By Ann Marie Foley - 11 March, 2015
“SVP members visiting homes throughout rural Ireland witness on a daily basis the isolation, loneliness and difficulty caused by the relentless curtailment of services."
The Society of St Vincent de Paul (SVP) has urged state and other service providers to take full account of the needs of rural communities when cutting services.
The cuts to transport, post and garda services, have left people feeling vulnerable, lonely and isolated according to SVP and other community groups.
“SVP members visiting homes throughout rural Ireland witness on a daily basis the isolation, loneliness and difficulty caused by the relentless curtailment of services in rural Ireland in recent years – closures of post offices, garda stations, schools, transport services, banks, shops and pubs,” said Brendan Hennessy, SVP Social Justice & Policy officer.
“Unilateral announcements, particularly by state bodies, show a huge disrespect for rural communities despite the lip service often paid to preserving such communities,” he said.
Brendan Hennessy continued, “These arbitrary decisions allow no time for the communities themselves to have an input in the decisions or an opportunity to seek sustainable alternatives – and it’s usually the poorer, weaker sections of society that bear the brunt of such decisions.”
He added that SVP supports Irish Rural Link in its view that rural communities are willing to examine the health and well-being of any service and work in an honest way with the service provider.
For example last week’s announcement by Bus Eireann of the closure and cutting back of rural routes did not allow time for local communities to come up with alternatives.
“CSO figures put 40% of the population living in rural areas,” he said and added that while it is understandable that some services may be financially unsustainable, the service providers have a responsibility to communicate well in advance of any closures.
On RTE 1 on Monday night (9 March) a special report: The Battle for Rural Ireland explored the effects of the recession on rural Ireland.
At the end of the documentary which visits towns and villages around Ireland, the presenter Richard Curran said, “There has to be more to the places we live than just the economy.
Communities are made up of people who have a contribution to make that is beyond the taxes that they pay or the jobs they create.

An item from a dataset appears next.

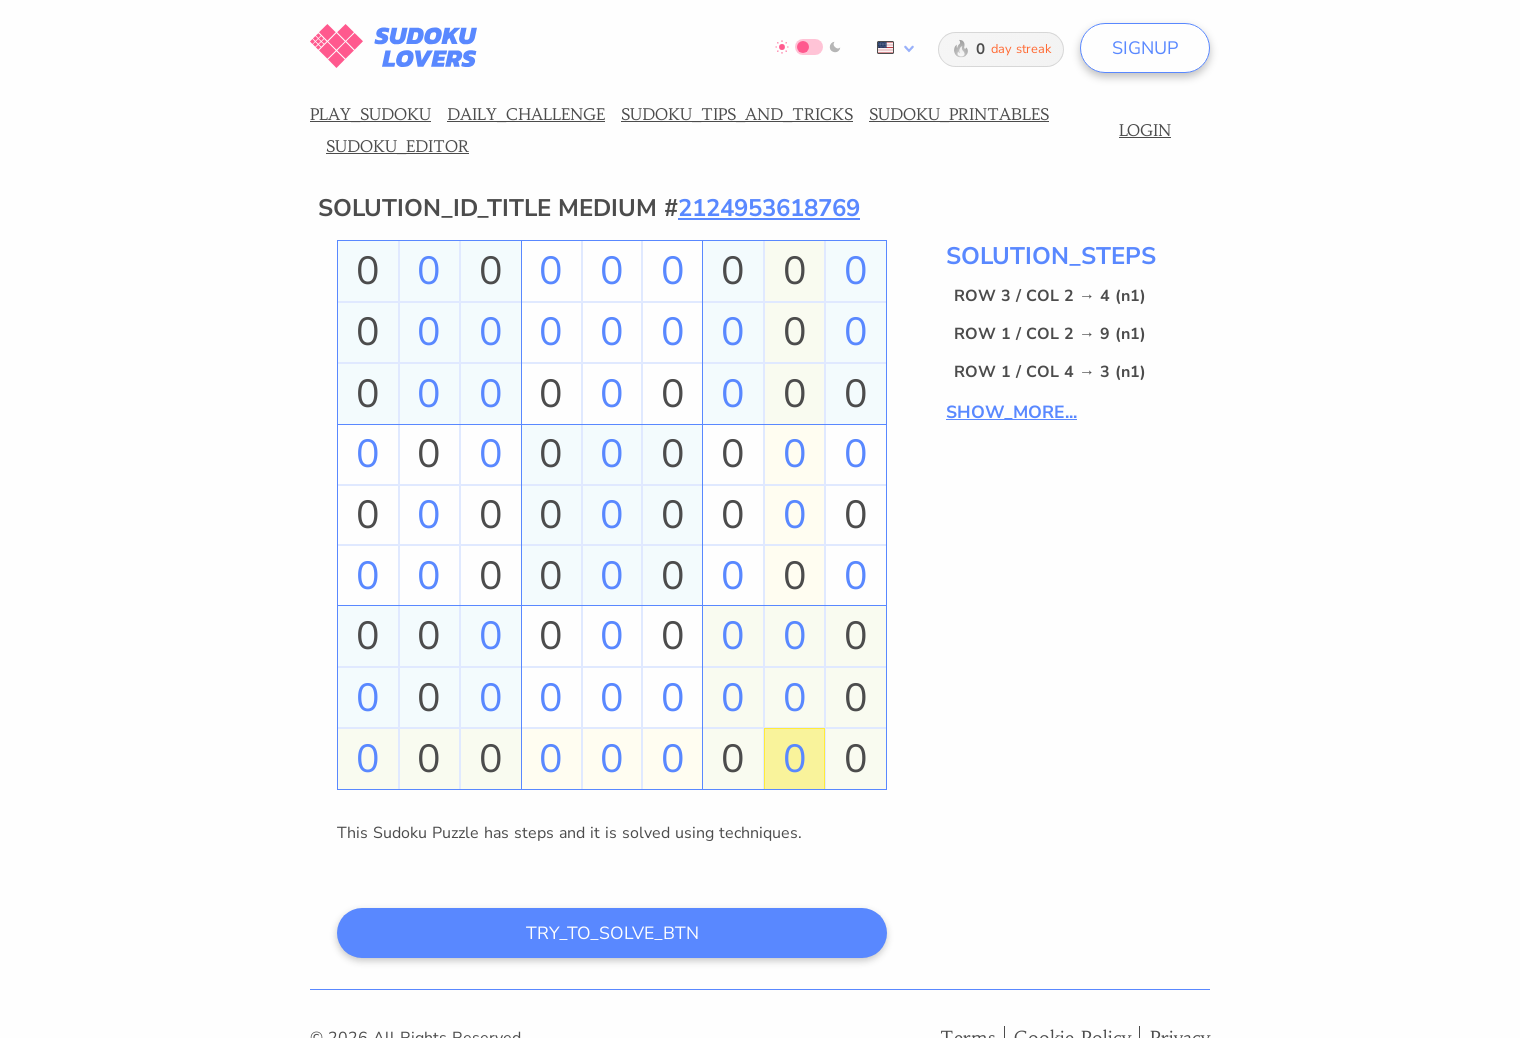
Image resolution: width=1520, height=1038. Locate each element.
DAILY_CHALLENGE (526, 114)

We can’t simply put a price on the value of these rural places to this country we live in.”
In a subsequent discussion on Clarie Byrne Live, Fr Harry Bohan said that he is convinced that people want to live in rural areas but both self-help and government support is needed to keep rural communities alive.
“The Government’s job is to facilitate people to do it for themselves,” he said.
He added that in the 70s his group (Rural Resource Organisation) facilitated 20 young families to move to Feakle.
There are now people settled in 120 communities in towns from Cavan to Cork.
He suggested that the banks, which handle a lot of money in rural Ireland, should also look seriously into how they can invest some of that money back into rural communities.
Fr Harry Bohan is Chairman of the Céifin Centre, Director of Pastoral Planning in Diocese of Killaloe, and parish priest in Sixmilebridge, Co Clare.
He has always promoted the idea that family and community are vital in fostering human relationships.
He founded the Rural Resource Organisation which encouraged communities across Ireland to participate in determining their own future and resulted in the building of 2,500 houses in 120 villages, in 13 counties.
He explained that the benefits are that schools in danger of losing a teacher may gain other teachers and parish congregations grow, and new businesses are established.
In 1998, he founded the Céifin Centre for Values-Led Change to keep to the fore discussion on the direction Ireland is taking. Céifin conferences have since covered many topic s relevant to Irish society.
Irish Rural Link (IRL), the national network representing the interest of rural communities, asserted its disappointment with Bus Eireann’s planned cut in daily services by almost half.
IRL stated that that this will leave many rural communities at risk of isolation.
The organisation also urged the Government to create an assigned protocol for the closures of rural services such as bus routes, schools, banks, and post offices.
IRL has repeatedly stated that any proposed bus service cuts should only be acted on when a proper socio economic assessment of its impact on the well being of local communities is assessed.